Task item:
Gather all lines in the entries that include the word "agent".

Input:
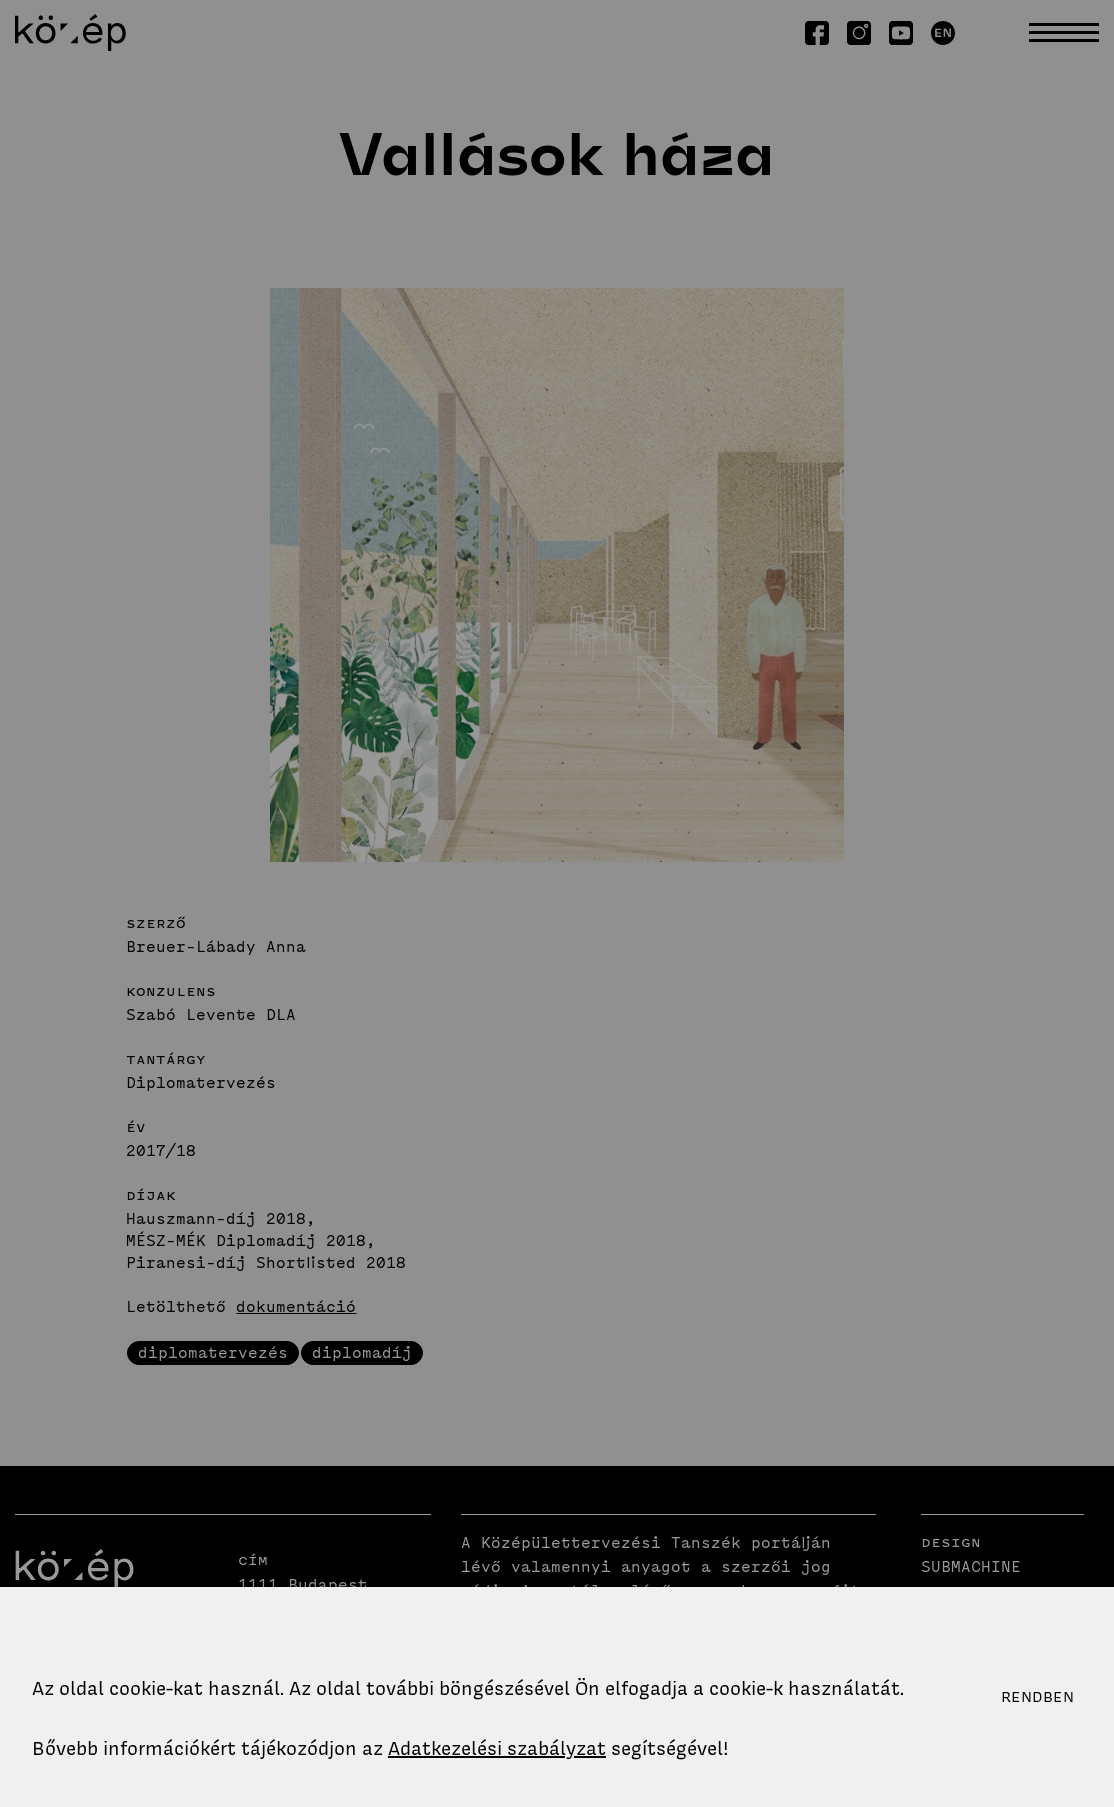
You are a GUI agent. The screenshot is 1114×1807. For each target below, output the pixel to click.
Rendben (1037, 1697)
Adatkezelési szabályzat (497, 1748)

--

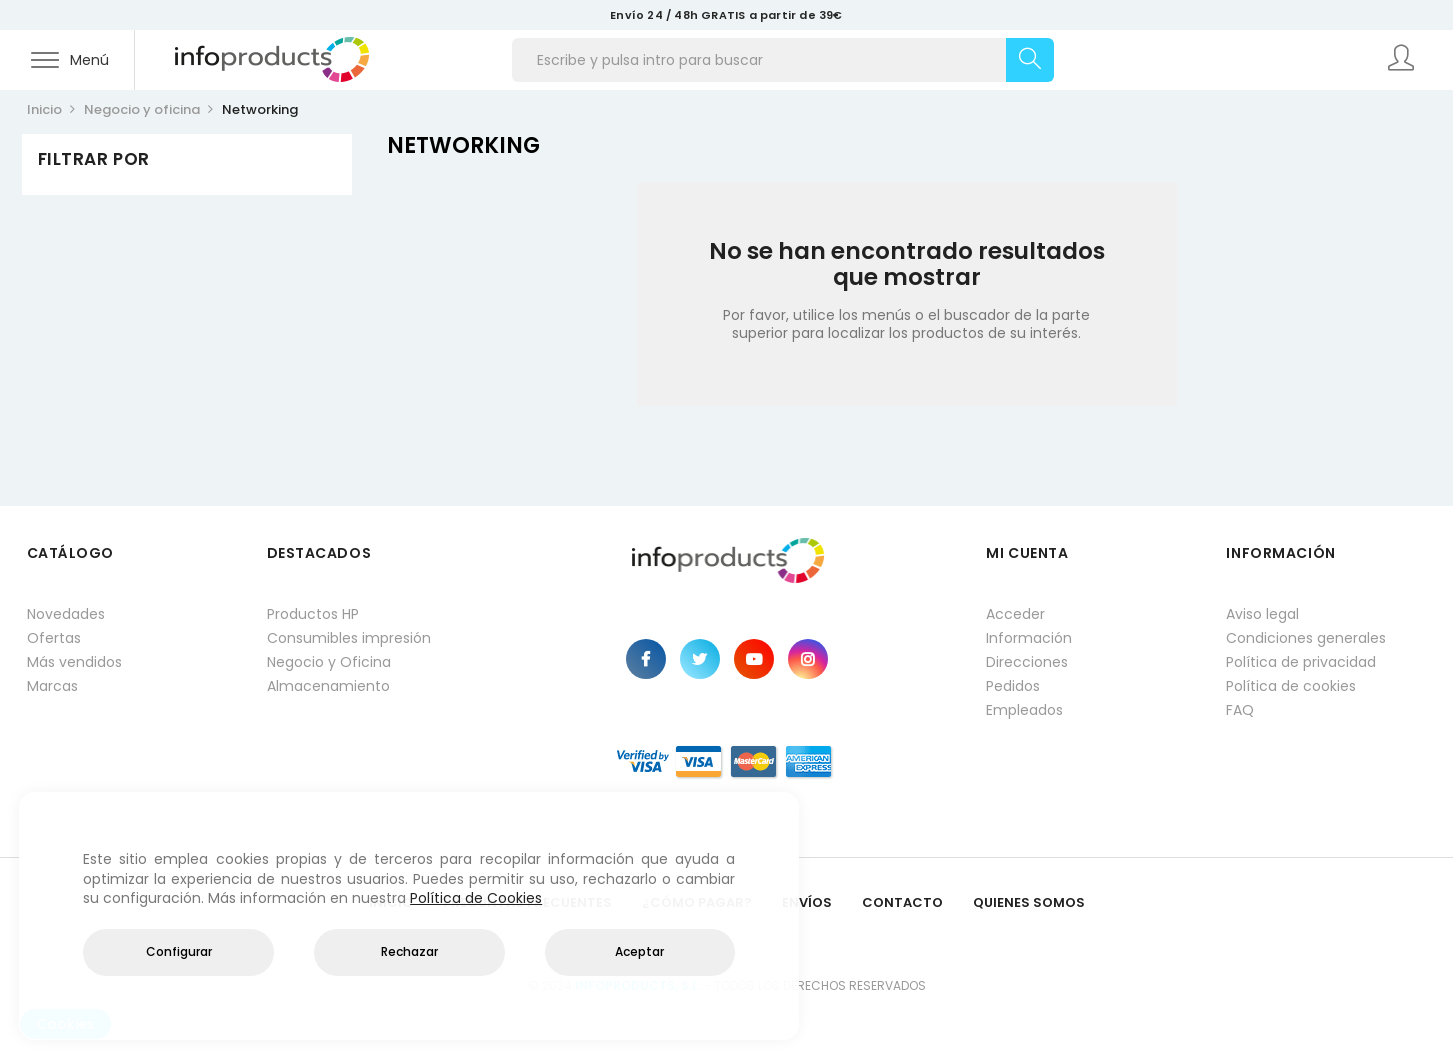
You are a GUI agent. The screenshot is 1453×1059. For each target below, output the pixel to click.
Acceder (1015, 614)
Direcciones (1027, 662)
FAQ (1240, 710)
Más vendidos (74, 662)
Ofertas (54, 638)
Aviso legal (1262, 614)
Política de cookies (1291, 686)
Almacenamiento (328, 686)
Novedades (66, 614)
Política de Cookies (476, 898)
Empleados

Task solution:
You are a GUI agent. The screenshot is 1114×1807. For each target below, output the pixel to click.
You are a GUI agent. The screenshot is 1453×1059. For each target below, output the pixel to click.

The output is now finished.